[SUPPLIED RECORDS]:
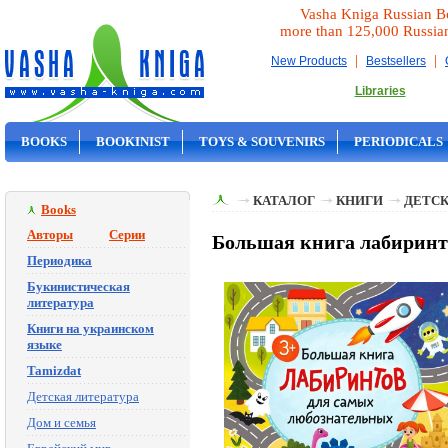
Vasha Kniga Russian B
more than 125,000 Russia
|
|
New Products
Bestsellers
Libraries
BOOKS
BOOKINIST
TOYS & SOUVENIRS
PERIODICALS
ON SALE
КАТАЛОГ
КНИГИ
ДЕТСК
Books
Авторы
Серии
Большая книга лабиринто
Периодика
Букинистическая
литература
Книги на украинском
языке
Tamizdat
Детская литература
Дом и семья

* * *

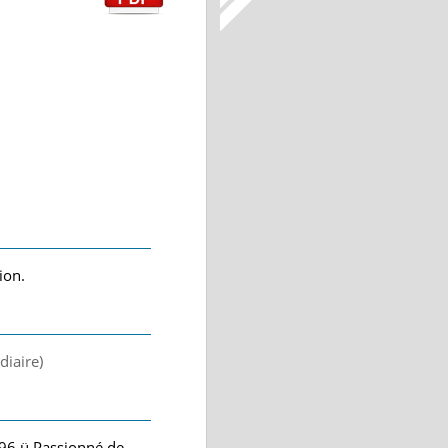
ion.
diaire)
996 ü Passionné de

--

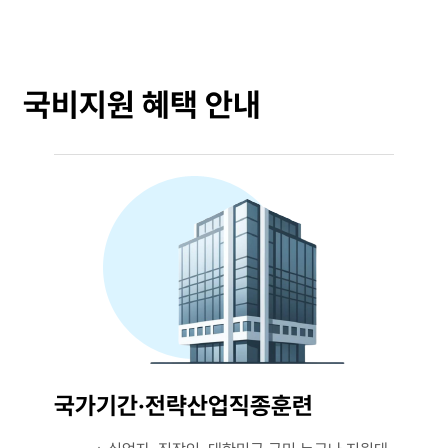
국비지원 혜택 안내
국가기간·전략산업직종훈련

[WHAT THE TASK ASKS]:
Exactly the lines above from the one with "Vasha Kniga Russian B" to the one with "Дом и семья", both included, are to be quoted; leave the rest out.

[EXERCISE SOLUTION]:
Vasha Kniga Russian B
more than 125,000 Russia
|
|
New Products
Bestsellers
Libraries
BOOKS
BOOKINIST
TOYS & SOUVENIRS
PERIODICALS
ON SALE
КАТАЛОГ
КНИГИ
ДЕТСК
Books
Авторы
Серии
Большая книга лабиринто
Периодика
Букинистическая
литература
Книги на украинском
языке
Tamizdat
Детская литература
Дом и семья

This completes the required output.